Capita a tutti di inciampare su un cognome, ma se in piena bagarre d’aula succede alla Presidente della Camera, che chiama i deputati a votare su un emendamento di un collega, Cozzolino, sbagliandone una sillaba, è facile che si scateni una sommessa ilarità tra i banchi di tutti gli schieramenti. Certo, la Boldrini si è subito corretta, ma dopo aver vissuto con un certo fastidio la reazione dei presenti, si è rivolta ad un dirigente al suo fianco sussurrando, a microfoni ancora aperti, «certo sembra di stare a scuola».

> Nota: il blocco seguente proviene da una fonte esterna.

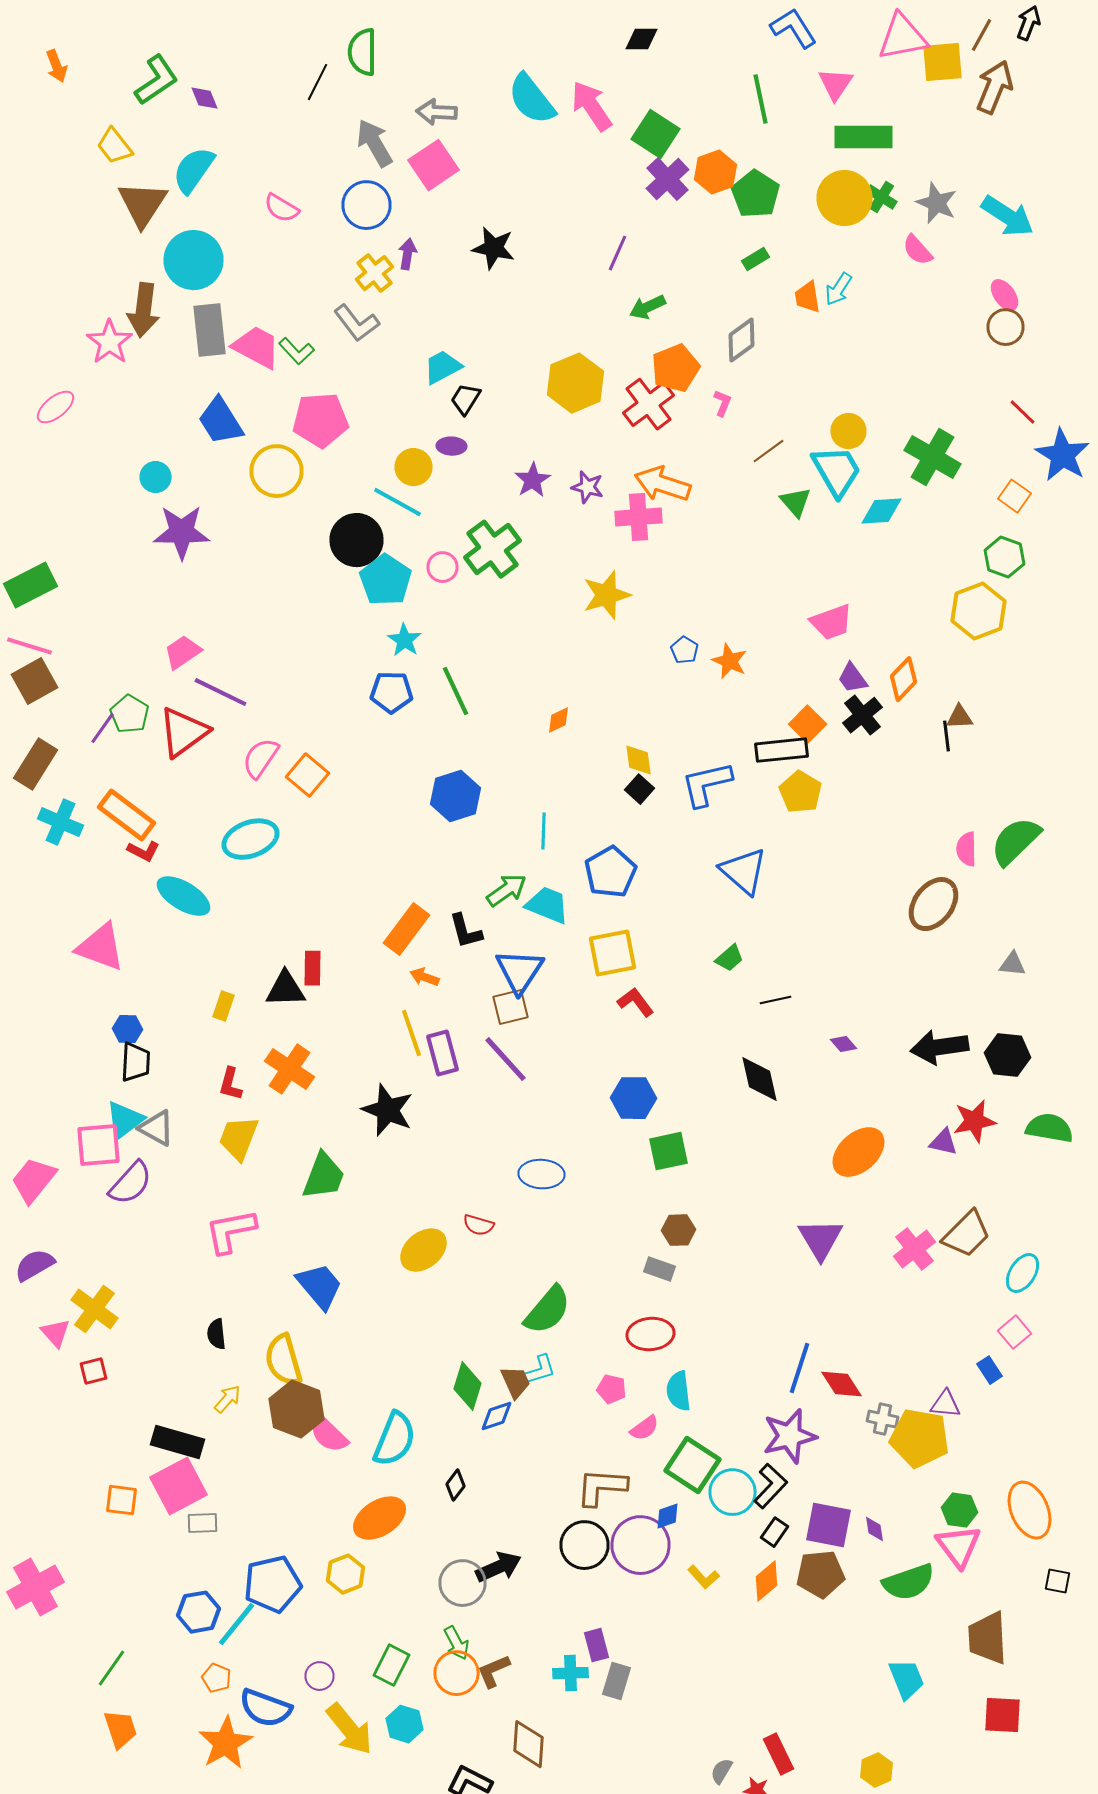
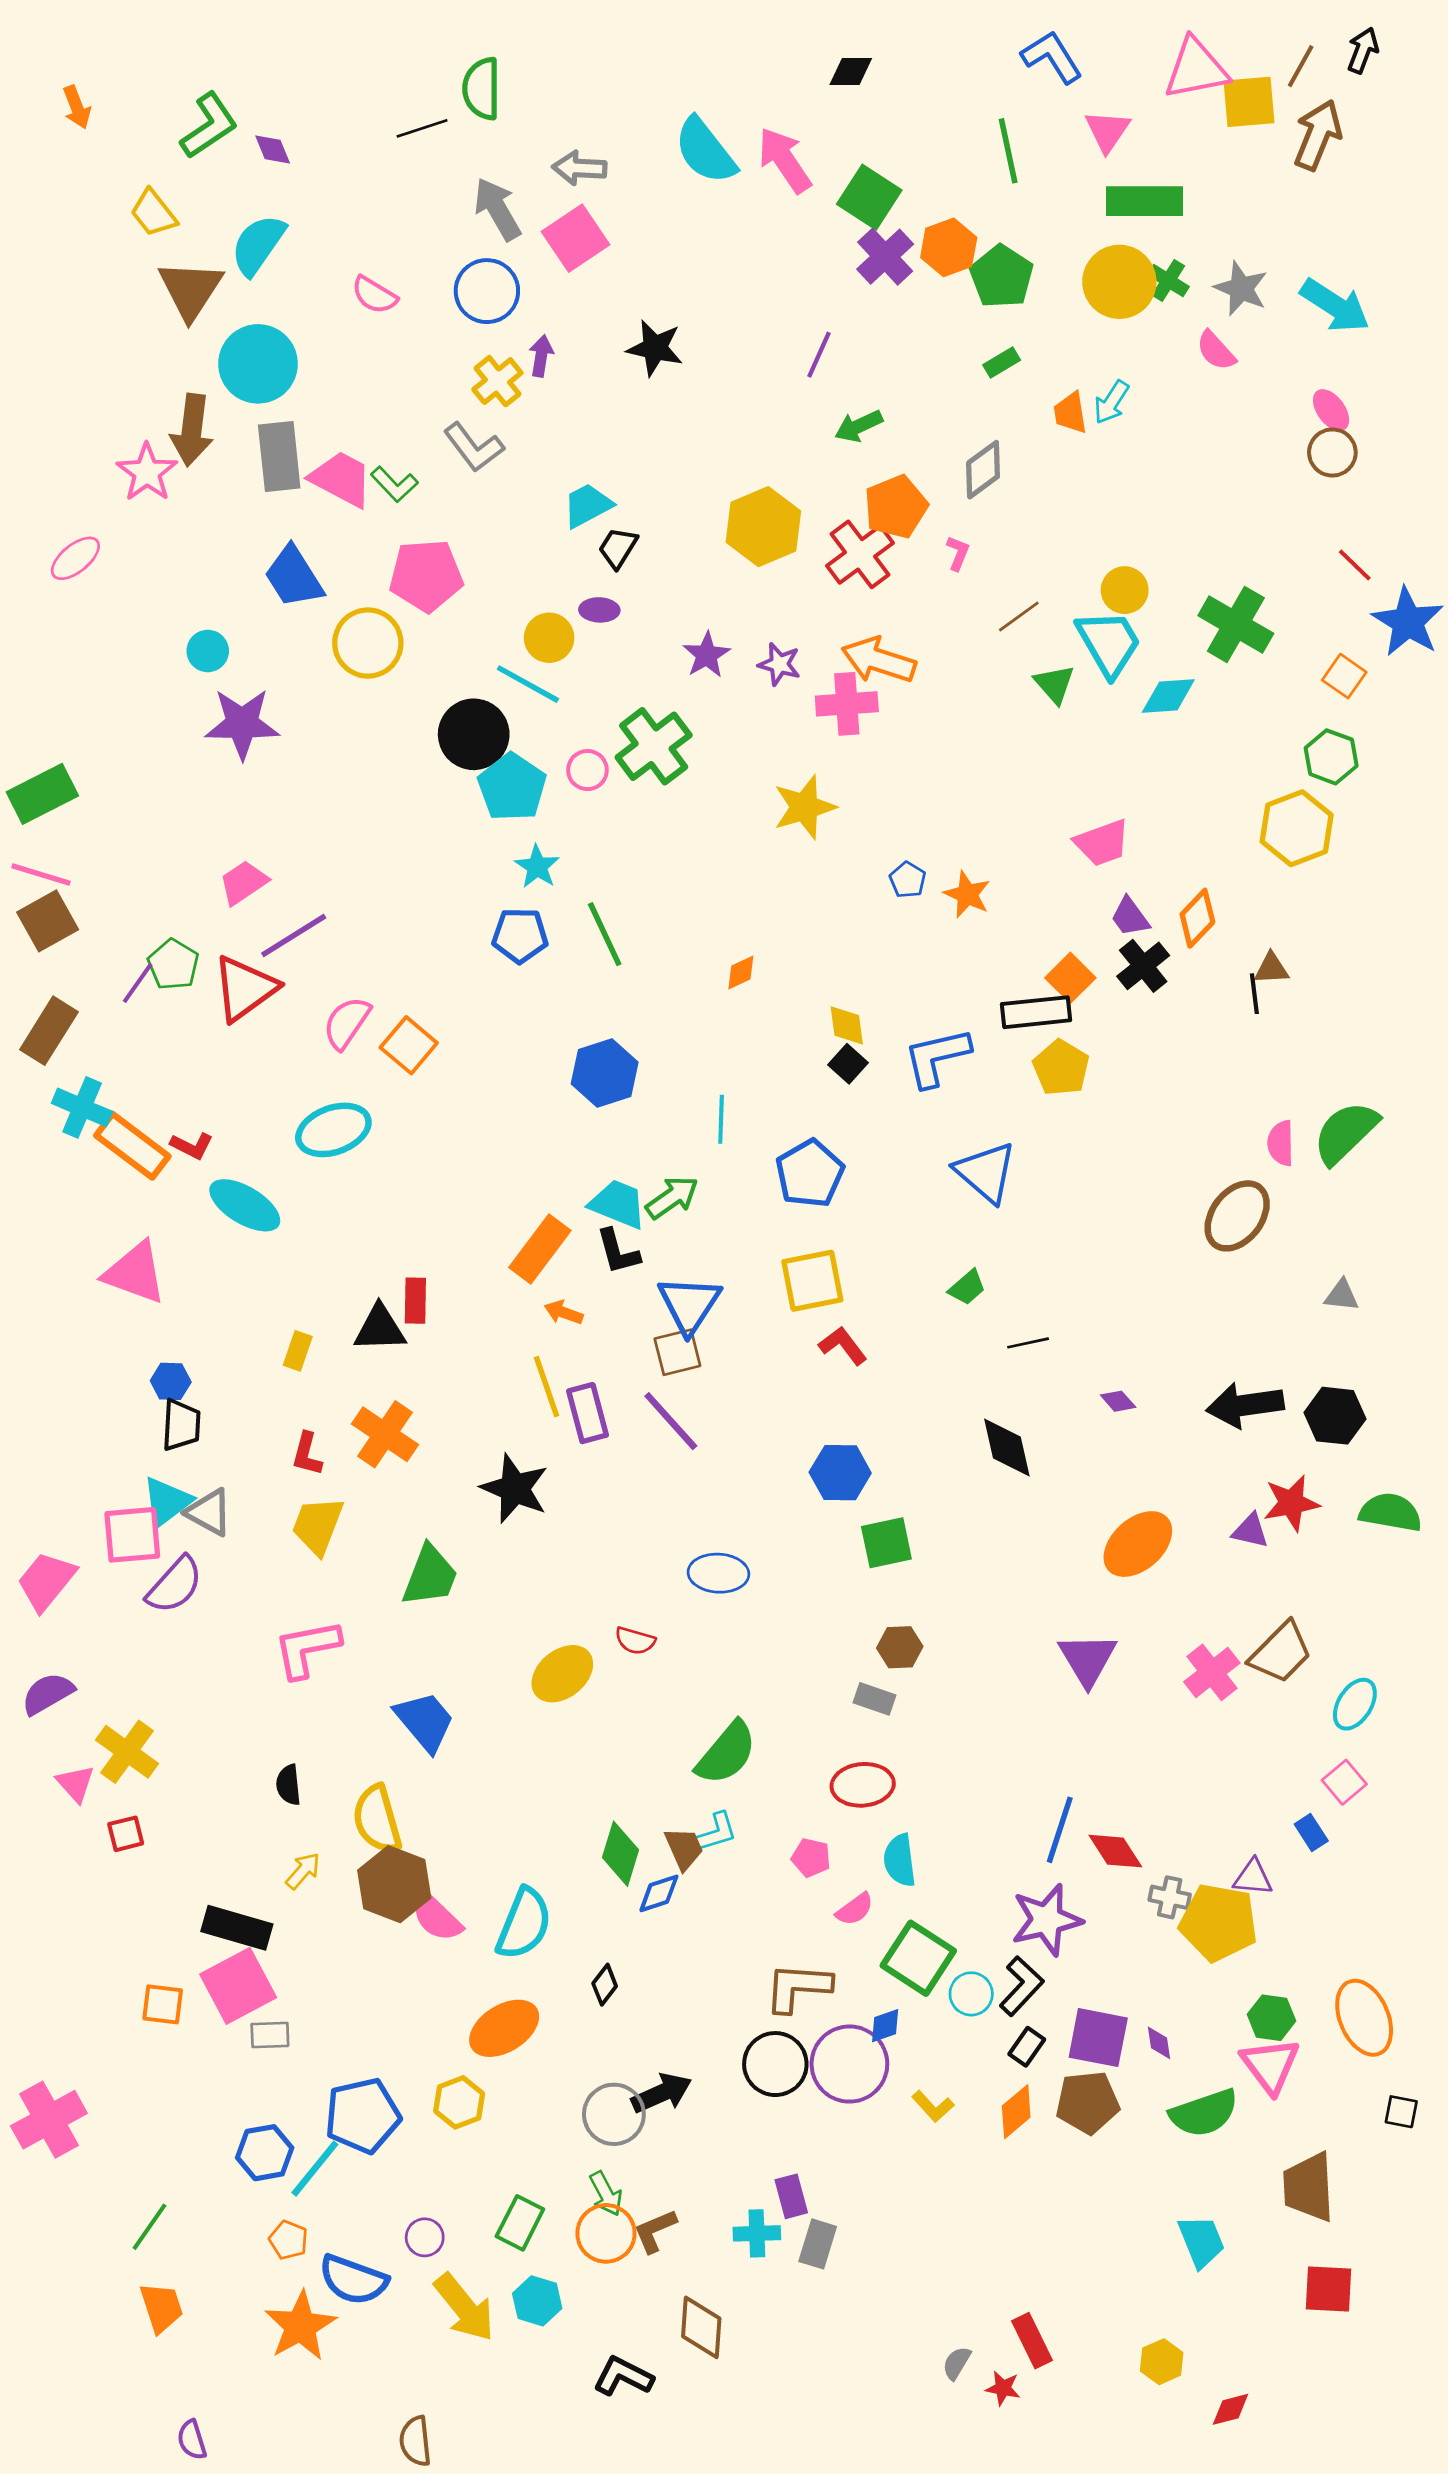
black line: (318, 82) -> (422, 128), turned 45
purple line: (220, 692) -> (294, 935), turned -58
orange rectangle: (126, 815) -> (132, 1146), moved
cyan trapezoid: (548, 905) -> (618, 1204), moved
cyan circle: (732, 1492) -> (971, 1994), size x0.7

Arriverà in aula questa settimana, dopo travagliata gestazione, la legge sulla detenzione domiciliare, messa alla prova e processo agli irreperibili. E la cosa significativa, come si è visto da quanto successo nei giorni scorsi in commissione Giustizia, è l’asse che si è venuto a creare tra grillini e leghisti, ben poco disposti a far passare questa piccola rivoluzione senza colpo ferire.

E’ uno dei renziani del Pd, Alfredo Bazoli, a puntare il dito su questo tandem inedito che si è formato «per stoppare una proposta che ha ricevuto il plauso unanime di avvocatura, magistratura giudicante e di sorveglianza e che punta a introdurre nell’ordinamento penale alcuni nuovi strumenti per snellire i procedimenti e rendere meno inevitabile il ricorso alla carcerazione».

Non solo si consente di comminare la detenzione domiciliare per reati puniti fino a sei anni, ma la messa alla prova consente al reo di chiedere, ad inizio processo, di svolgere lavori di utilità sociale, al termine dei quali, in caso di esito positivo della prova, il reato e il processo si estinguono. E qui il limite e’ quello dei reati puniti con pena massima fino a quattro anni.

In commissione la Lega ha fatto ostruzionismo, presentando centinaia di emendamenti per rallentare i lavori, conclusi alle due di notte. «Meno prevedibile – fa notare Bazoli – la scelta del MSS di allinearsi alla Lega sull’opposizione al provvedimento, per ragioni legate alla sicurezza e alla legalità, a loro dire pregiudicate dal provvedimento. Rivelando così l’ispirazione largamente populista e demagogica del m5s e smascherando la loro reale cultura politica che solo per un abbaglio da alcuni è ritenuta accostabile a quella della sinistra riformista».